Tensional stress causes strain that stretches and thins rock.
Understanding Tensional Stress
Tensional stress is one of three types of stress that affect rock formations, with the other two being compressional and shear stress [1]. Unlike compressional stress, which pushes rocks together, tensional stress involves forces pulling in opposite directions. This pulling action has a distinct effect on the rock material.
Effects of Tensional Stress
- Stretching: The primary effect of tensional stress is to stretch the rock. This is similar to pulling on taffy or rubber band.

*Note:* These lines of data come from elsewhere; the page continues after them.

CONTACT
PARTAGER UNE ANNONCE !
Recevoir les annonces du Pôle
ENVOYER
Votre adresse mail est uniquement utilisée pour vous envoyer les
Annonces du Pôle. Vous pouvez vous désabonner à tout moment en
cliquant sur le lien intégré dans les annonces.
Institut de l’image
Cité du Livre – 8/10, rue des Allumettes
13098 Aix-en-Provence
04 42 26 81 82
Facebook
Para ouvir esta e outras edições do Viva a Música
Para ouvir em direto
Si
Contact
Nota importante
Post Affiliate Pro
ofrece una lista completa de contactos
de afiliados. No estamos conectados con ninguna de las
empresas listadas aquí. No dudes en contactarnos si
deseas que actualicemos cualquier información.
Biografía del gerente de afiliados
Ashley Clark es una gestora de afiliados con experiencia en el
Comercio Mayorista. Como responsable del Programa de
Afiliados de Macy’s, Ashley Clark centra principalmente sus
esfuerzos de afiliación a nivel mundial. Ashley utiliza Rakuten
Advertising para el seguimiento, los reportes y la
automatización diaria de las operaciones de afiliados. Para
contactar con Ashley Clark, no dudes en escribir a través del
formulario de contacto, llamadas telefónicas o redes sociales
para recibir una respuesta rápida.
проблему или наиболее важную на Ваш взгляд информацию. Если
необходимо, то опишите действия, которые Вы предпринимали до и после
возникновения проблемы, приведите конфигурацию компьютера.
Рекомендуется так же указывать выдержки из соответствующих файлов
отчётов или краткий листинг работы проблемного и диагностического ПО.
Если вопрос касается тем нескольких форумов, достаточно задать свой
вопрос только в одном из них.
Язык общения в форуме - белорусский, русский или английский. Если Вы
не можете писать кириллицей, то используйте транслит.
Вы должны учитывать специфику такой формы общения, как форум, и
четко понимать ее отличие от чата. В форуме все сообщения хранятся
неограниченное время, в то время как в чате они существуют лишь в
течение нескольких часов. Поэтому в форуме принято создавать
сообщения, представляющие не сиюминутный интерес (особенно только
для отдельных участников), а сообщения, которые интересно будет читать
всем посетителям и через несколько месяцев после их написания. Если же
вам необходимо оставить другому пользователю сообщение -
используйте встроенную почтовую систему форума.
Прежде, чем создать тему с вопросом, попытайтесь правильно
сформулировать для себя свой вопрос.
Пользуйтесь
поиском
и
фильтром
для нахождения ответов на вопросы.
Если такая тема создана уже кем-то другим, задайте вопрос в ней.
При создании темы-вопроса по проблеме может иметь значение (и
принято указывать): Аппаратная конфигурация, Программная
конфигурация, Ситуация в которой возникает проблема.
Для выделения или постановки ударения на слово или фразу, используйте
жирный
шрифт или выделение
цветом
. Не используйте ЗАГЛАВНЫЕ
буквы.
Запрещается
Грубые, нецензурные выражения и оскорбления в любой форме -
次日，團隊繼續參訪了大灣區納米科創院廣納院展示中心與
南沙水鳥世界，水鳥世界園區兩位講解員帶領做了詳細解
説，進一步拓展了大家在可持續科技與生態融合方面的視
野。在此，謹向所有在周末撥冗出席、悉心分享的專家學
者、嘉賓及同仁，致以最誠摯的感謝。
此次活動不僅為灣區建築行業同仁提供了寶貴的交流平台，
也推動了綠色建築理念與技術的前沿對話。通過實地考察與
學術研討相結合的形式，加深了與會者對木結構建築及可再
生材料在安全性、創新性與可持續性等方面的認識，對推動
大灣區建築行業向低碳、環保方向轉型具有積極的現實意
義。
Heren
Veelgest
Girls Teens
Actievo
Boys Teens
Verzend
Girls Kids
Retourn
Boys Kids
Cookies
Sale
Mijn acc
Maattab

- Thinning: As the rock stretches, it simultaneously thins. This is a direct consequence of the applied pulling forces, as the material must give way to the tension.
Practical Examples
While we might not see these effects in everyday life on the surface, tensional stress plays a significant role in various geological processes. For example:
- Faulting: Tensional stress is a driving force behind normal faulting. When tension is applied to a rock structure, the rock may fracture, and one side may slide down relative to the other.

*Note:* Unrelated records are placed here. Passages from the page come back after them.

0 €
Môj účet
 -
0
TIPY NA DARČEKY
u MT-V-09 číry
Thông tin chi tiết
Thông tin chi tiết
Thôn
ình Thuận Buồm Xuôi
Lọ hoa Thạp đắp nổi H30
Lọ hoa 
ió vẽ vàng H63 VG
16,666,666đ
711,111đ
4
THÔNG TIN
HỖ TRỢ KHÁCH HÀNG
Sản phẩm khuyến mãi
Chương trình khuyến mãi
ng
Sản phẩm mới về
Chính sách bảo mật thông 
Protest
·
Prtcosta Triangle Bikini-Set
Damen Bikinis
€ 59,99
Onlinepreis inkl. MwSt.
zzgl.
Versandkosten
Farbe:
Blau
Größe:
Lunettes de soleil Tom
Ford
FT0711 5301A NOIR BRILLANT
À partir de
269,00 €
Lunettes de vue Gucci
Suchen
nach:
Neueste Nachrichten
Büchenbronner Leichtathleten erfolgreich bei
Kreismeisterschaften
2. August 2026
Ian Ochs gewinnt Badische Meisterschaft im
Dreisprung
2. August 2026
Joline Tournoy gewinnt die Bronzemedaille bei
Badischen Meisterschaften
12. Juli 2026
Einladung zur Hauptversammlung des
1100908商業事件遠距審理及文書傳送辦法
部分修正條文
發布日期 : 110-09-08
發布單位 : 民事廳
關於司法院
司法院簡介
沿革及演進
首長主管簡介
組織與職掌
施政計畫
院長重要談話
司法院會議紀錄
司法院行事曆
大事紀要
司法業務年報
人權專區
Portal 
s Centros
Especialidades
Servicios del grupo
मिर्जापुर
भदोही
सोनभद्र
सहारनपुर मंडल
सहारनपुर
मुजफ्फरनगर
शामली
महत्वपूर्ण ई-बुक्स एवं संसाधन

- Rifting: Rifting, a process where the Earth's crust stretches and thins leading to the formation of new ocean basins, is another clear example of tensional forces at work.
Key Takeaways
| Stress Type | Direction of Force | Effect on Rock |
|---|---|---|
| Tensional Stress | Pulling in opposite directions | Stretches and thins the rock |
| Compressional Stress | Pushing together | Folds and thickens the rock |
| Shear Stress | Forces in parallel but opposite direction | Shearing, twisting, and sliding rocks past each other |
In summary, tensional stress results in the stretching and thinning of rock formations. This process is important for understanding various geological phenomena.